DATA EXCERPTS
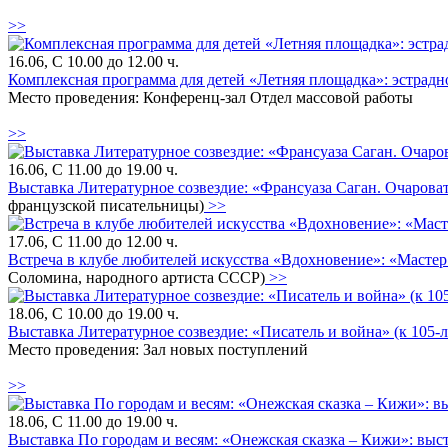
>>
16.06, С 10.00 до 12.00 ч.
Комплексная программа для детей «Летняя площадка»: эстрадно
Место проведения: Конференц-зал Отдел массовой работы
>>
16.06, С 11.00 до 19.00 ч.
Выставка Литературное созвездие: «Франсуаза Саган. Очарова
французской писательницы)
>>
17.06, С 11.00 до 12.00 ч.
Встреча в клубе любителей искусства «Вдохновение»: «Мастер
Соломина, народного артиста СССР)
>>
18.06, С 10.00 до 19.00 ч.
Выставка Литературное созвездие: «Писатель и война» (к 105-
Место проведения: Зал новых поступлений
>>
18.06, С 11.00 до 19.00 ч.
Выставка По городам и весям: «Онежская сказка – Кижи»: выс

REQUIRED ACTION
Reproduce the entries above exactly. Do not include the images.

WRITTEN RESPONSE
>>
16.06, С 10.00 до 12.00 ч.
Комплексная программа для детей «Летняя площадка»: эстрадно
Место проведения: Конференц-зал Отдел массовой работы
>>
16.06, С 11.00 до 19.00 ч.
Выставка Литературное созвездие: «Франсуаза Саган. Очарова
французской писательницы)
>>
17.06, С 11.00 до 12.00 ч.
Встреча в клубе любителей искусства «Вдохновение»: «Мастер
Соломина, народного артиста СССР)
>>
18.06, С 10.00 до 19.00 ч.
Выставка Литературное созвездие: «Писатель и война» (к 105-
Место проведения: Зал новых поступлений
>>
18.06, С 11.00 до 19.00 ч.
Выставка По городам и весям: «Онежская сказка – Кижи»: выс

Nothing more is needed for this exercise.